Ofelia Esther Wilhelm, la madre de la expresidenta Cristina Fernández de Kirchner, falleció este viernes en el Hospital Italiano a los 89 años, tras permanecer internada desde diciembre pasado producto de un cáncer de endometrio. Su vida estuvo marcada por el peronismo, su militancia sindical y su gran pasión: Gimnasia y Esgrima La Plata.
Nació el 10 de mayo de 1929, siendo hija de un obrero alemán y una española que por entonces trabajaba como empleada doméstica. Sus primeros años de vida estuvieron marcados por la pérdida de su madre, quien falleció cuando ella era muy pequeña. Desde entonces, se crió bajo la tutela de su padre Carlos y de una tía de Tolosa, su barrio de siempre.
En 1955 se casó con Eduardo Fernández. Dos años antes, el 19 de febrero de 1953 tuvo a su primera hija: Cristina Elisabet. Nadie vislumbraba entonces que esa pequeña estaba destinada a convertirse en la primera Presidenta mujer de la Argentina y marcaría un antes y un después en la política nacional. Poco después del esa boda llegaría Gisele, su segunda y última hija.

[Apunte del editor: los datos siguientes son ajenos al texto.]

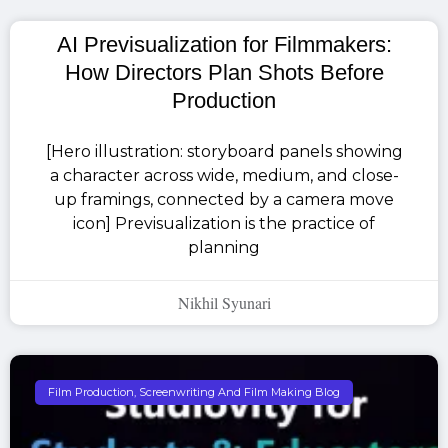
AI Previsualization for Filmmakers:
How Directors Plan Shots Before
Production
[Hero illustration: storyboard panels showing
a character across wide, medium, and close-
up framings, connected by a camera move
icon] Previsualization is the practice of
planning
Nikhil Syunari
Film Production, Screenwriting And Film Making Blog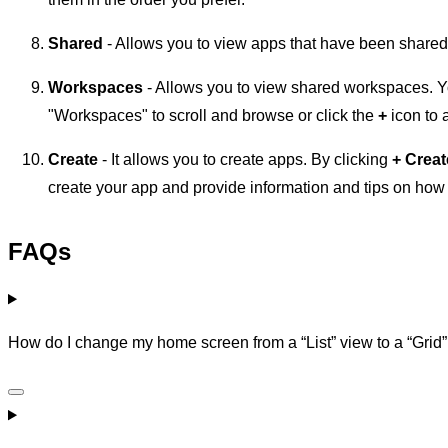
Shared
- Allows you to view apps that have been shared
Workspaces
- Allows you to view shared workspaces. Y
"Workspaces" to scroll and browse or click the
+
icon to
Create
- It allows you to create apps. By clicking
+
Creat
create your app and provide information and tips on how t
FAQs
How do I change my home screen from a “List” view to a “Grid” 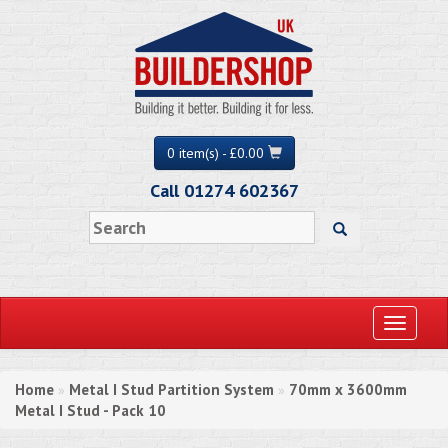
0 item(s) - £0.00
Call 01274 602367
Toggle
navigati
Home
Metal I Stud Partition System
70mm x 3600mm
»
»
Metal I Stud - Pack 10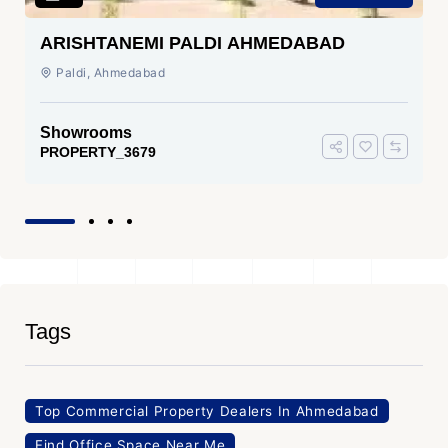
ARISHTANEMI PALDI AHMEDABAD
Paldi, Ahmedabad
Showrooms
PROPERTY_3679
Tags
Top Commercial Property Dealers In Ahmedabad
Find Office Space Near Me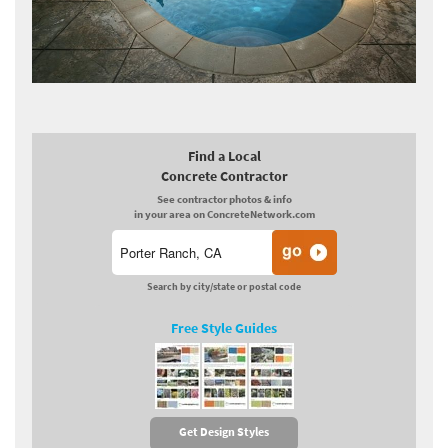
Find a Local
Concrete Contractor
See contractor photos & info
in your area on ConcreteNetwork.com
Search by city/state or postal code
Free Style Guides
Get Design Styles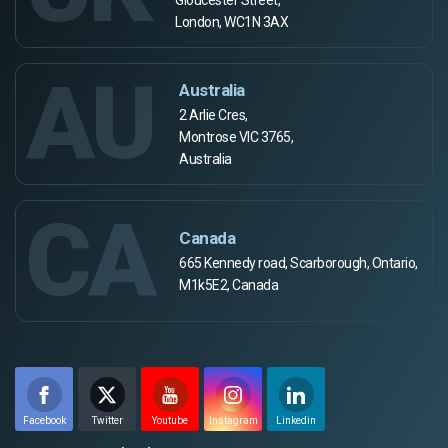
London, WC1N 3AX
AU
Australia
2 Arlie Cres,
Montrose VIC 3765,
Australia
CA
Canada
665 Kennedy road, Scarborough, Ontario,
M1k5E2, Canada
Facebook
Twitter
Youtube
Instagram
Linkedin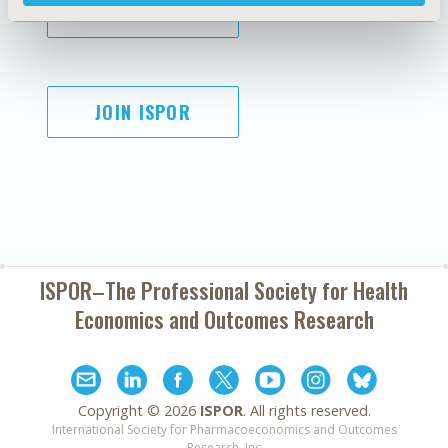
SUBSCRIBE
JOIN ISPOR
ISPOR–The Professional Society for
Health
Economics and Outcomes Research
Copyright ©
2026
ISPOR
. All rights reserved.
International Society for Pharmacoeconomics and Outcomes
Research, Inc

En los '70 Ofelia comenzó su carrera como empleada de la entonces Dirección General de Rentas, lo que hoy es la Agencia de Recaudación de la Provincia de Buenos Aires (ARBA). Allí dio sus primeros pasos en la vida sindical y desarrolló una destacada labor en ese ámbito, lo que la llevó a ser electa como Secretaria Gremial de la Asociación de Empleados de Rentas e Inmobiliarios (AERI).
En aquellos años también se convirtió en una ferviente y destacada militante peronista de La Plata. Sin embargo, tal vez su más grande pasión fue Gimnasia y Esgrima La Plata, club al que siempre frecuentó: hasta que su salud se lo permitió, siguió de cerca el derrotero del club de sus amores, desde las gradas de la popular o la comodidad del Palco nunca dejó de alentar al conjunto mens sana. Tal fue su fanatismo que incluso quiso conducir los hilos del club y se metió de lleno en la política de la institución.
"Ofelia es la hincha número uno. Me llama después de cada partido y en la semana me viene a visitar. Es una genia", contó alguna vez Pedro Troglio, exjugador y entrenador tripero.

Con esa historia encima, no fue raro que su hija, Cristina, se volcará a la política y conociera a Néstor Carlos Kirchner, cuando ambos estudiaban la carrera de abogacía en los pasillos de la facultad de Ciencias Jurídicas y Sociales de la UNLP. Con él se radicaría en el sur argentino, donde tendría a sus hijos Máximo y Florencia Kirchner, los primeros nietos de Ofelia. Ese joven, quien también se convertiría en un destacado dirigente político nacional, fue quien le daría a Wilhelm sus primeros bisnietos: Néstor Iván Kirchner y Helena Vaca Narvaja Kirchner.
En 2013, aquellos trágicos 2 y 3 de abril, sufrió en carne propia la inundación. Su casa se encontraba en Tolosa, una de las zonas más golpeadas por las intensas lluvias. La fortuna, sin embargo, hizo que viviera en una calle con pendiente y aunque el agua ingresó a la vivienda de 522 bis entre 7 y 8, no fue completamente tapada por el agua como ocurrió en muchas otras casas de los alrededores.

Ofelia había sido internada varias veces en los últimos años. En 2014 se había fracturado la cadera y por eso la operaron en el sanatorio Otamendi de la ciudad de Buenos Aires. Esa intervención generó una denuncia ante la justicia por el reintegro que la mujer cobró de la obra social.
Más recientemente, como contó 0221.com.ar, la mamá de Cristina había ingresado al Hospital Italiano en diciembre de 2018 y era visitada asiduamente por la exmandataria, aunque con mucho hermetismo. Allí recibía cuidados paliativos y diferentes tratamientos para reducir los dolores que la aquejaban, pero este sufrió una descompensación y falleció a los 89 años.